Yeresko also said he missed his band and the music they played.

“We used to perform every week, always,” he said. “This place has a piano downstairs, so a lot of people live here, I don’t want to bother them too much, but sometimes I play the piano and it’s really nice.”

Karolina Patocki, who lives in Toronto but co-leads the band with Yeresko after meeting him in Ukraine a few years ago, says she keeps in touch with him almost every day.

“A few weeks ago, when it started to look really bad, Ilya and I had a conversation, because we talked like every day, … about what had to happen,” Patocki said in a telephone interview.

“He was very clear that he wanted me to continue promoting our music.”

He says their music puts a human face on the ongoing war, which is why the band is releasing a new song on Friday and plans to put out a new album in April.

“Now that they have this war, I kind of understand Ilya’s perspective, which seems like people by knowing us or by knowing that something like us exists … they can put a more human face on what is happening,” he said.

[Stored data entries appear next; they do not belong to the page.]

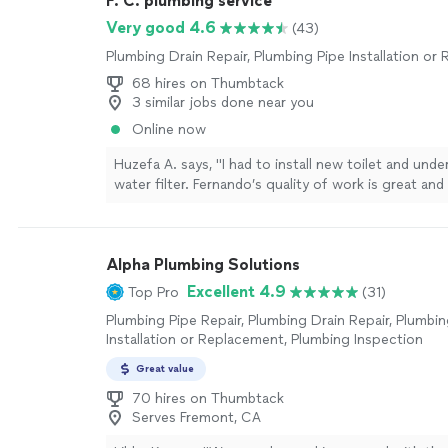
F. C. plumbing service
Very good 4.6
(43)
Plumbing Drain Repair, Plumbing Pipe Installation o
68 hires on Thumbtack
3 similar jobs done near you
Online now
Huzefa A. says, "I had to install new toilet and unde
water filter. Fernando’s quality of work is great an
morning on my request. Easy to work with and at r
cost. I would highly recommend Fernando for plum
work."
See more
Alpha Plumbing Solutions
Excellent 4.9
Top Pro
(31)
Plumbing Pipe Repair, Plumbing Drain Repair, Plumbin
Installation or Replacement, Plumbing Inspection
Great value
70 hires on Thumbtack
Serves Fremont, CA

Patocki said the band’s goal is to connect with people around the world through their songs, which are mostly in Spanish.

“In 2019, we released a song called ‘Ambition’, so it has an English title, but the song itself is in Ukrainian, and it was inspired by some of the struggles that were already going on,” he said, referring to Russia’s annexation of Crimea.

Patocki said he would be happy to help the band members to come to Canada if they were able to leave Ukraine safely.

“It’s illegal for all men to leave. So, we’re not trying to get them to do anything illegal or anything that would harm them,” he said. “Their families are going, of course if they want to come to Canada then we will try to help and support them.”

Filippo Grandi, the UN High Commissioner for Refugees, said in a statement Thursday that 1 million people had fled Ukraine since February 24.

This Canadian Press report was first published on March 1, 2022.

Jackson Wintringham

"Coffee aficionado nerd. Troublemaker. General communicator. Gamer. Analyst. Creator. Total brew ninja."

Leave a Reply

Your email address will not be published.